The ransomware attack that locked up thousands of computers across dozens of countries slowed down over the weekend, thanks to a young man dubbed the "accidental hero."
But that same person is one of the many voices warning that the malware could be back in full force, as soon as Monday.
The WanaCrypt0r attack that quickly spread last Friday hasn't completely stopped. The Avast security blog said as of about 8 a.m. CST, it had seen more than 199,000 detections of the malware across 104 countries. The U.S. Department of Homeland Security is even keeping an eye on it.
The ransomware affects Microsoft Windows machines. It takes over the computer, locking all your important files and demanding a payment of $300 in bitcoin. The longer you wait, the higher that amount goes. And if you don't pay, it wipes your computer. (If you want an in-depth explanation of exactly how it takes over, check out this story by BleepingComputer.)
The first slowdown
The malware hit hospitals, train stations, phone companies, FedEx, and plenty of others during its initial wave.

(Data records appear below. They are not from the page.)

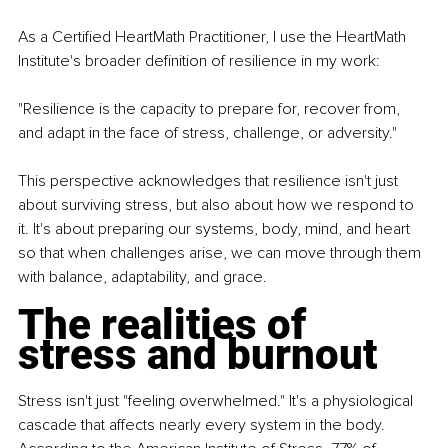
As a Certified HeartMath Practitioner, I use the HeartMath 
Institute's broader definition of resilience in my work:
"Resilience is the capacity to prepare for, recover from, 
and adapt in the face of stress, challenge, or adversity."
This perspective acknowledges that resilience isn't just 
about surviving stress, but also about how we respond to 
it. It's about preparing our systems, body, mind, and heart 
so that when challenges arise, we can move through them 
with balance, adaptability, and grace.
The realities of 
stress and burnout
Stress isn't just "feeling overwhelmed." It's a physiological 
cascade that affects nearly every system in the body. 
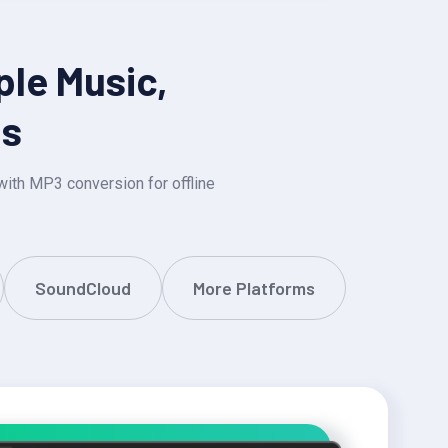
ple Music,
ms
ith MP3 conversion for offline
SoundCloud
More Platforms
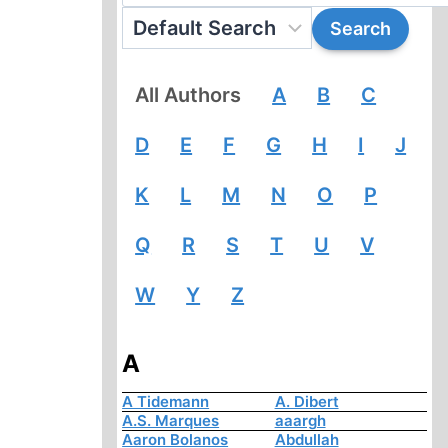
All Authors
A
B
C
D
E
F
G
H
I
J
K
L
M
N
O
P
Q
R
S
T
U
V
W
Y
Z
A
A Tidemann
A. Dibert
A.S. Marques
aaargh
Aaron Bolanos
Abdullah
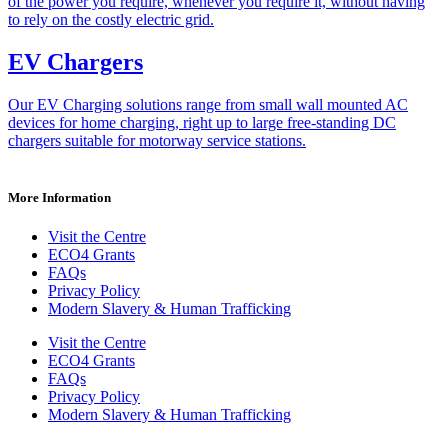
of the power you require, whenever you require it, without having
to rely on the costly electric grid.
EV Chargers
Our EV Charging solutions range from small wall mounted AC
devices for home charging, right up to large free-standing DC
chargers suitable for motorway service stations.
More Information
Visit the Centre
ECO4 Grants
FAQs
Privacy Policy
Modern Slavery & Human Trafficking
Visit the Centre
ECO4 Grants
FAQs
Privacy Policy
Modern Slavery & Human Trafficking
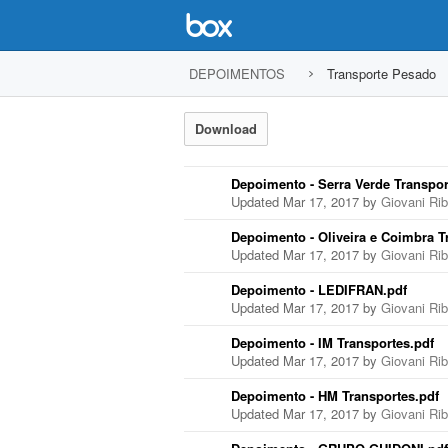
DEPOIMENTOS
Transporte Pesado
Download
Depoimento - Serra Verde Transpor
Updated Mar 17, 2017 by
Giovani Ri
Depoimento - Oliveira e Coimbra T
Updated Mar 17, 2017 by
Giovani Ri
Depoimento - LEDIFRAN.pdf
Updated Mar 17, 2017 by
Giovani Ri
Depoimento - IM Transportes.pdf
Updated Mar 17, 2017 by
Giovani Ri
Depoimento - HM Transportes.pdf
Updated Mar 17, 2017 by
Giovani Ri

For some reason, the malware includes a kill switch – it checks in with a specific nonsense URL, iuqerfsodp9ifjaposdfjhgosurijfaewrwergwea.com. If that URL has been registered, the malware stops itself. If it has not been registered yet, it keeps spreading.
MalwareTech (a 22-year-old from the UK), after poking around, saw the malware was referencing that nonsense URL, and paid a small amount of money to register it – not realizing how big of an impact it would have. When the malware saw it was now registered, it would not ransom the system.
That earned MalwareTech the moniker of "accidental hero."
But it might not be over
Still, MalwareTech and others are warning people this ransomware attack isn't necessarily done with.
"We haven’t seen a second spike in #WannaCry #ransomware attacks, but that doesn’t mean there won’t be one," the UK's National Crime Agency tweeted.
Bleeping Computer reported a ransomware attack with a second kill switch was detected Sunday, though quickly shut down. Copycats have also cropped up.
And MalwareTech quickly noted "all [the attackers] need to do is change some code and start again." And it could easily be back out there.
So patch your computer
Microsoft issued a patch back in March that covered up the security hole the malware takes advantage of. After the attack, Microsoft even took the step of issuing a security update for versions it doesn't support anymore: Windows XP, Windows 8, and Windows Server 2003.
Best Buy also has a short FAQ on things you can do to back-up your data and protect yourself.
Not everybody has downloaded and installed the security updates however. Meaning they're still vulnerable.
Brad Smith, president and chief legal officer at Microsoft, also took a swipe at the NSA.
The security hole in Windows that the attackers used here was known and logged by the NSA. And in April, the hacker group Shadow Brokers leaked a bunch of data it said was from the NSA – including information about this security flaw.
Microsoft's Smith compared it to the military getting a Tomahawk missile stolen.
"The governments of the world should treat this attack as a wake-up call," he said.